Nathan Karithi, a Standard Four pupil at Nkamathi primary school speaks on his cell phone which he bought using earnings from miraa.
Mwathi is tired and emaciated but he has to toil on because he has a family to feed. His 14-hour daily job involves harvesting and ferrying miraa from various farms.
Mwithia's plight evokes strong sympathy. His emaciated frame and haggard look bespeak volumes about the high levels of child labour in Meru North District. Mwathi and thousands of other children are not only victims of child labour but are also hooked to the addictive herb.
Orphaned by HIV/Aids at a tender age, these children have been forced to fend for themselves and their surviving family members.
If the children are not employed to pluck, sort out into various grades, package or carry miraa to the markets, they are engaged in more tedious and labour intensive coffee, tea and horticultural farms.
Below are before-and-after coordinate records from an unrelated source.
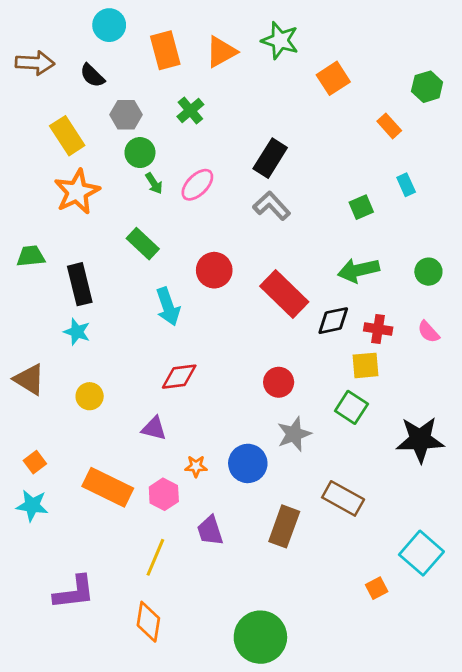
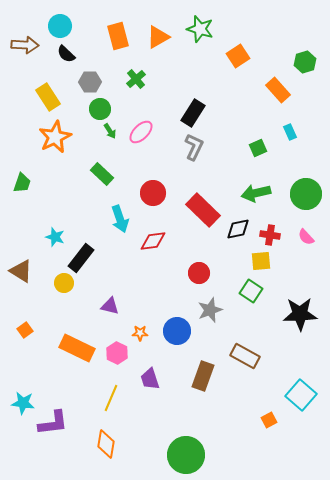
cyan circle: (109, 25) -> (60, 26), moved
orange rectangle: (389, 126) -> (278, 90), size x1.4
gray L-shape: (272, 206) -> (194, 147), turned 68
green trapezoid: (31, 256) -> (22, 183), turned 115
green circle: (428, 272) -> (306, 194), size x1.6
black rectangle: (80, 284) -> (81, 258), moved, turned 52
red diamond: (179, 377) -> (153, 241), moved
cyan star: (32, 505) -> (23, 403), moved

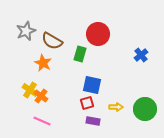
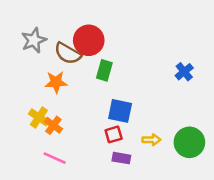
red circle: (98, 34) -> (89, 40), moved
orange star: (43, 63) -> (56, 82), turned -30

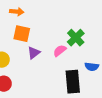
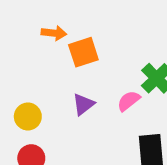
orange square: (22, 34) -> (83, 52), moved, turned -30

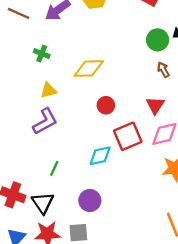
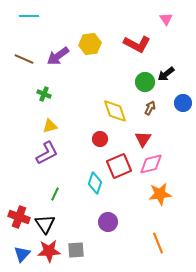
yellow diamond: (89, 69) -> (115, 111), moved, turned 72
brown arrow: (163, 70) -> (150, 108), turned 56
cyan diamond: (100, 156) -> (95, 183), turned -60
purple circle: (90, 201) -> (108, 222), moved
The place of work depends on where one comes from. Those from Igembe District are mainly engaged in miraa farming and business while those from Tigania toil in coffee and tea farms.
Mwithia and his colleagues are part of the estimated 250 million child labourers, worldwide, deprived of education, good health and basic freedoms.
Amos Mwiti supervises other truants of Nkamathi Primary School to pluck miraa twigs for pay at the local village.
In Kenya, according to a report by the International Labour Organisation (ILO), close to two million children are working in hazardous conditions. They are deprived of a worthwhile childhood and access to quality education. Most of these children head households because their parents are dead or are too weak because of their HIV/Aids status. Poverty is also another reason these minors find themselves thrown into the harsh realities of the labour market.
Eastern Province is ranked third among the regions with highest number of child labourers.
It is hard for children to remain in school amid the lure of lucrative miraa business.
Peter Kobia M'Nkubitu, a pupil at Karama Antuamuo Primary School, is torn between staying in school and dropping out. He says ever since his three friends dropped out of school in 2004, they are now "successful businessmen". They have been trying to entice him off school with petty gifts but his strict parents have restrained him.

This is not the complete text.